If you’re interested in more context for this work, I highly recommend two of Emily Riehl’s posts from February of last year on Representation Stability, a subject begun by Tom Church and Benson Farb. With Jordan Ellenberg, they explained how certain stability patterns can be considered consequences of structure theory for the category of $\mathrm{FI}$-modules $(\mathrm{Vect}_{\mathbb{Q}})^{\mathrm{FI}}$ where $\mathrm{FI}$ is the category of finite sets with injections. In the category of $\mathrm{FI}$-modules, the preorders $\leq_n$ have no finite system of upper bounds. In contrast, for $\mathrm{Fin}$-modules, every preorder has a maximum! (Here $\mathrm{Fin}$ is the usual category of finite sets). So having all finite set maps instead of just the injections gives much better control on generators for subobjects. As an application, Jordan and I use this extra control to obtain new results about configuration spaces of points on a manifold. You can read about it on his blog.

For more on the recent progress of representation stability, you can also check out the bibliography of my paper or take a look at exciting new results by CEF, as well as Rohit Nagpal, Andy Putman, Steven Sam, and Andrew Snowden, and Jenny Wilson.

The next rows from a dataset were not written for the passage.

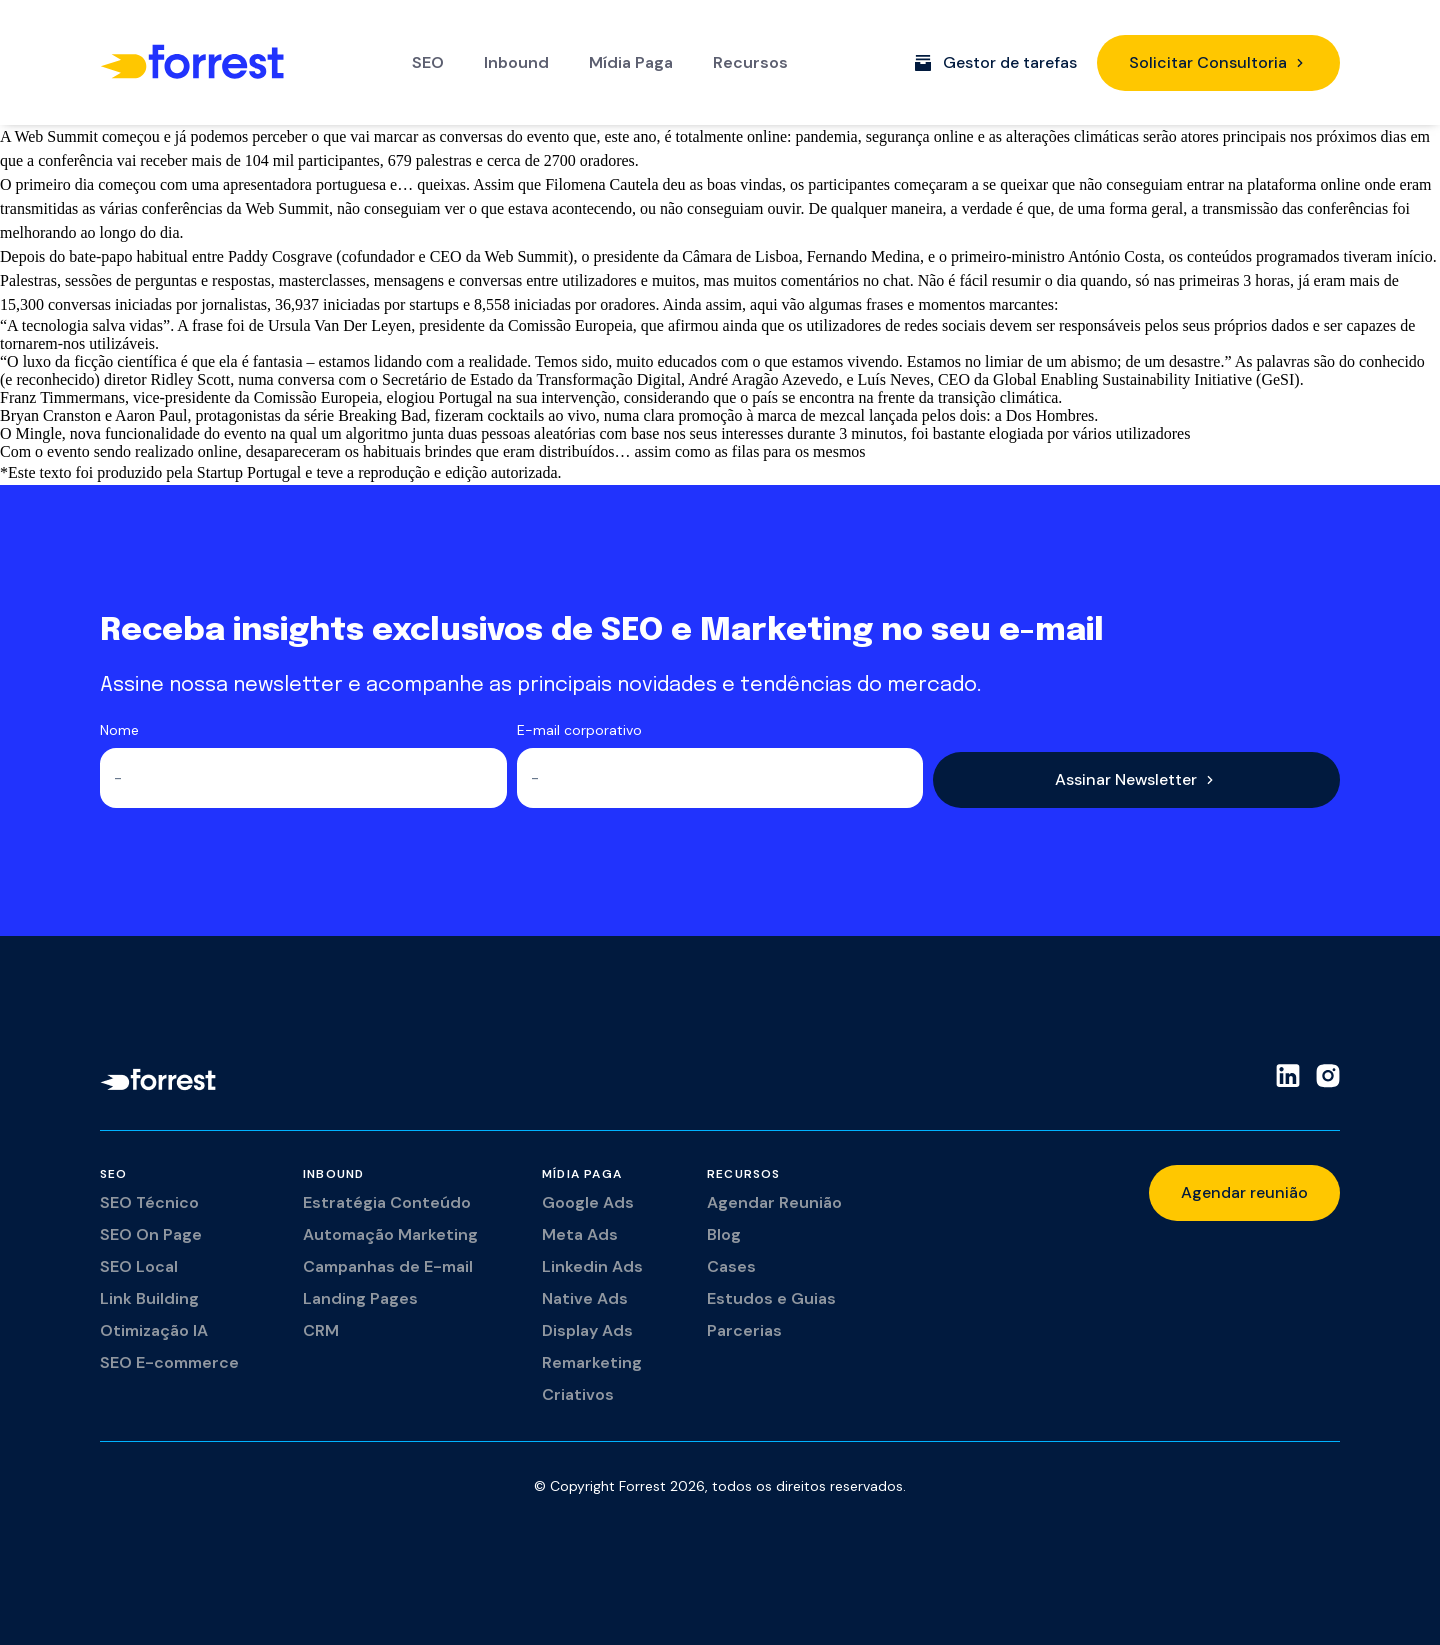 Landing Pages (360, 1298)
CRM (321, 1330)
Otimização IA (154, 1330)
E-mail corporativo (579, 730)
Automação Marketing (390, 1234)
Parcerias (744, 1330)
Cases (731, 1266)
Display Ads (587, 1330)
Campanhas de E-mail (388, 1266)
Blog (724, 1234)
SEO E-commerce (169, 1362)
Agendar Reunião (774, 1202)
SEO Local (139, 1266)
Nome (119, 730)
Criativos (578, 1394)
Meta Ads (580, 1234)
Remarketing (592, 1362)
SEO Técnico (149, 1202)
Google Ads (588, 1202)
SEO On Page (151, 1234)
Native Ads (585, 1298)
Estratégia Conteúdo (387, 1202)
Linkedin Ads (592, 1266)
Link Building (149, 1298) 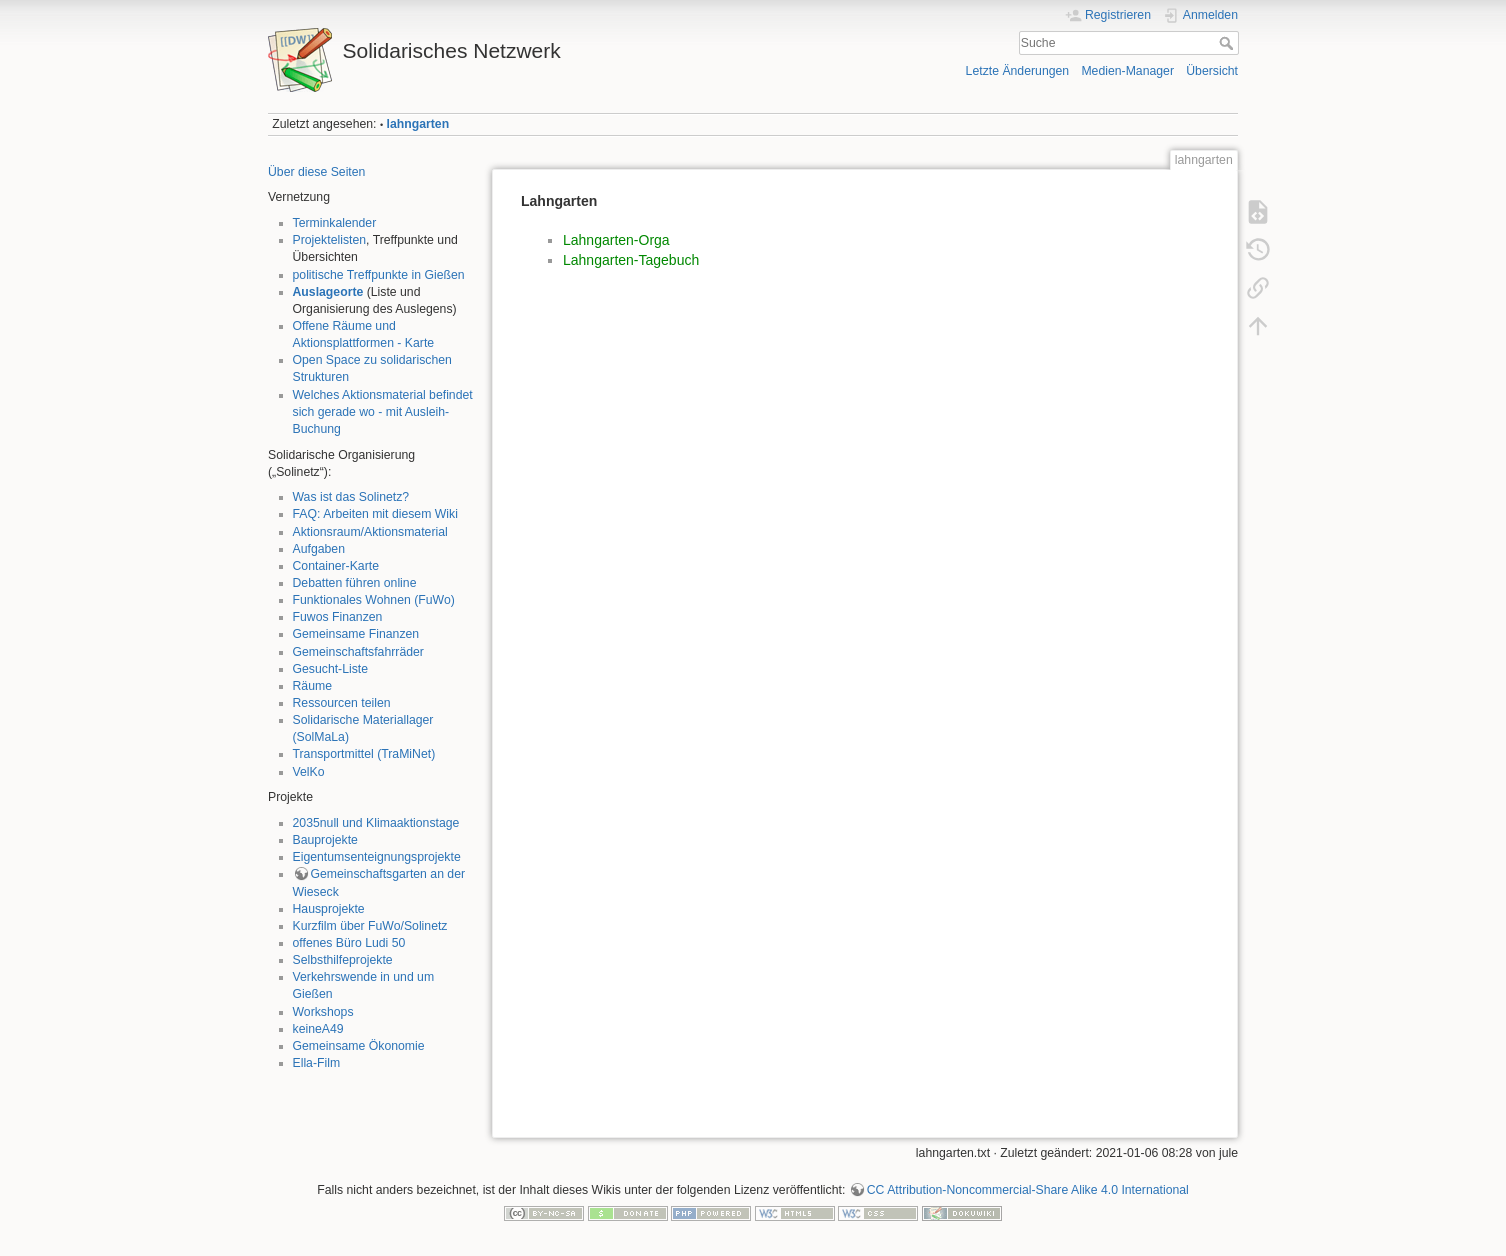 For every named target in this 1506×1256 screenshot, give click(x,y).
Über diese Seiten (316, 172)
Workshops (323, 1012)
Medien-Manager (1127, 71)
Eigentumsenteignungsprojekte (377, 857)
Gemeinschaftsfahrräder (358, 652)
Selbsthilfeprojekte (343, 960)
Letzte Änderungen (1018, 71)
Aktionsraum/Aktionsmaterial (370, 532)
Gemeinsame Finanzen (356, 634)
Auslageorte (328, 292)
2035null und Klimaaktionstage (376, 823)
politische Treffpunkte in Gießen (379, 275)
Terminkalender (335, 223)
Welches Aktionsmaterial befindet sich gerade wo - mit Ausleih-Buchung (383, 412)
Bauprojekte (325, 840)
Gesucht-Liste (331, 669)
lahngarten (418, 124)
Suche (1228, 43)
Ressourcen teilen (342, 703)
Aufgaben (319, 549)
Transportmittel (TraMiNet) (364, 754)
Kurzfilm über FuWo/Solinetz (370, 926)
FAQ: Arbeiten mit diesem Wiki (375, 514)
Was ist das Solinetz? (351, 497)
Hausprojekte (329, 909)
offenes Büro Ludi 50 (349, 943)
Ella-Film (317, 1063)
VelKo (309, 772)
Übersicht (1212, 71)
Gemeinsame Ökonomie (359, 1046)
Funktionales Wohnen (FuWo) (374, 600)
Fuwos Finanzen (338, 617)
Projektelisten (330, 240)
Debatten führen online (355, 583)
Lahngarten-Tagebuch (631, 260)
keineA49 (318, 1029)
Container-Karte (336, 566)
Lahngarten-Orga (616, 240)
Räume (313, 686)
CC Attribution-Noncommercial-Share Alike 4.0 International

## Re: Wrangling generators for subobjects

Thanks for the post. A comment:

I’m not convinced that’s the right definition. Consider the theory of commutative rings (with 1) and the unique ring homomorphism $F(\emptyset) = \mathbb{Z} \to \mathbb{Q}$. This is epic, but is it really appropriate to say that $\emptyset$ “generates” the ring $\mathbb{Q}$?

The usual categorical story about presentation of algebras runs as follows. Take some algebraic theory — groups, for concreteness. We have the free-forgetful adjunction $F \dashv U$, and the induced monad $T = U F$.

Given a set $S$, the set $T S$ consists of all words in the variables (or “generators”) $S$. So, an equation (or “relation”) in these variables is an element of $T S \times T S$. So, a

familyof equations in a set $S$ of variables is a set $I$ together with a map $I \to T S \times T S$.Equivalently, it’s a parallel pair of maps $I \stackrel{\to}{\to} T S$ in $Set$. Equivalently (by adjointness), it’s a parallel pair of maps $F I \stackrel{\to}{\to} F S$ in $Group$.

So: a group presentation consists of sets $S$ and $I$ and a pair of homomorphisms $F I \stackrel{\to}{\to} F S$. And the group

presentedby this presentation is exactly the coequalizer of this pair.This suggests that (in your notation) $S \subseteq U X$ should be said to generate $X$ if the corresponding map $F S \to X$ is

regularepic (that is, a coequalizer). One could perhaps argue for other variants such as strong or extremal epic, but the $\mathbb{Z} \hookrightarrow \mathbb{Q}$ example above suggests to me that “epic” is too weak.